Nous étudierons donc cette série de problèmes impliqués par cette formulation dense et équivoque : « sans histoire ».
I.
a.
Y a-t-il des sociétés stationnaires ?
Sociétés stationnaires et sociétés cumulatives
Dans Race et Histoire (1952), Lévi-Strauss distingue les sociétés stationnaires des sociétés cumulatives.
Les premières sont des sociétés qui ne
semblent pas avoir connu d'évolution au cours des siècles, dont l'économie, la science, la technique, ne se sont que très partiellement modifiées depuis
leur fondation (pensons par exemple à la société pygmée, magnifiquement dépeinte dans le film Man to man).
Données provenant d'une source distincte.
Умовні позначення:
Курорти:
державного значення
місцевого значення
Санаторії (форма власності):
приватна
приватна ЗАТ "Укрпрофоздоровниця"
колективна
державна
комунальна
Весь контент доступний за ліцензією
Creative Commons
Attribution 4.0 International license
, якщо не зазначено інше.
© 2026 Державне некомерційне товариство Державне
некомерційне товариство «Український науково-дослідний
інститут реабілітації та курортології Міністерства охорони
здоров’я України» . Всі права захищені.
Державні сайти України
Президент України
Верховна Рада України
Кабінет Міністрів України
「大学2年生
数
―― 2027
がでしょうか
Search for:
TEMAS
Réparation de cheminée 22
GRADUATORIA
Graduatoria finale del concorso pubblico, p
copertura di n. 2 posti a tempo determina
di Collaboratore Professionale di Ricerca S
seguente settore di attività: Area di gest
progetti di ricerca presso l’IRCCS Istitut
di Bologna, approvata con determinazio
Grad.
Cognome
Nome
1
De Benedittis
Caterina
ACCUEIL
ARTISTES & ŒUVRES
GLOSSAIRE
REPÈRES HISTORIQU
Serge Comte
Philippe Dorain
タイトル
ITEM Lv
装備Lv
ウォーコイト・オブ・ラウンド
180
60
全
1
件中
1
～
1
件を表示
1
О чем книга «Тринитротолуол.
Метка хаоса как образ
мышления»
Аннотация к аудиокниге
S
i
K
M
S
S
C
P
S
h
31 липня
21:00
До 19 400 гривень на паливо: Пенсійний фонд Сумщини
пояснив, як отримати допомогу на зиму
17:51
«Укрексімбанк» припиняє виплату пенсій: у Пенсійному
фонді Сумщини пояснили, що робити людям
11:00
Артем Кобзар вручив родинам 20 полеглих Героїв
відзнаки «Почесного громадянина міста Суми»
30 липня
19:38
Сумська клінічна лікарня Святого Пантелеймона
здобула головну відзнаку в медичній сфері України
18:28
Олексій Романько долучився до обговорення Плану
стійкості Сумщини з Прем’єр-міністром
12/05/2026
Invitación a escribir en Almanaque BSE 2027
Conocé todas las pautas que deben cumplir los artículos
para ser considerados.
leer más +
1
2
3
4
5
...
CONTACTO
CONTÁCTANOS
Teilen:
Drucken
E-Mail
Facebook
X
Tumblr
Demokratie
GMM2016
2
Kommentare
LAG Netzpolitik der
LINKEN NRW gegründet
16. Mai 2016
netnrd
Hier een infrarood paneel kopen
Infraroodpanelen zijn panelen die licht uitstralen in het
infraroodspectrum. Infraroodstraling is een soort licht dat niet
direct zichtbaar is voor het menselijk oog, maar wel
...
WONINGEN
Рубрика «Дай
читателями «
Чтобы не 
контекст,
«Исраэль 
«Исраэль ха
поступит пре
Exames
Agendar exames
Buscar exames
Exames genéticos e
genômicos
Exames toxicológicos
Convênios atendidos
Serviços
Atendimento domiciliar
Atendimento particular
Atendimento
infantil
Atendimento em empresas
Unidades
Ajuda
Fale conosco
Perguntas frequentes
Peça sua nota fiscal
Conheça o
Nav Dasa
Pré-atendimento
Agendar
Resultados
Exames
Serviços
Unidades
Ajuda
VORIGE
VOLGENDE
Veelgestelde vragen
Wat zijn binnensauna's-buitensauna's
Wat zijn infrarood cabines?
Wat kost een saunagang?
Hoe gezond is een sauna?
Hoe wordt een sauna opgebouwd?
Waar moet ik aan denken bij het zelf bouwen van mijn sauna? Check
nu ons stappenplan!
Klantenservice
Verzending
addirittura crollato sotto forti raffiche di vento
A contrario, une société cumulative est une
société dont les caractéristiques se sont modifiées considérablement avec les siècles : ces modifications sont celles de la technique, des structures
étatiques (monarchie féodale, puis absolue, puis république par exemple) etc.
b.
Certaines sociétés ne paraissent stationnaires qu'en fonction de l'importance accordée à la notion de changement
Les sociétés stationnaires semblent des sociétés sans histoire, car contrairement aux sociétés cumulatives, elles n'ont pas été le théâtre d'évènements
multiples et d'évolutions importantes qui auraient pu faire l'objet d'un récit pour un historien.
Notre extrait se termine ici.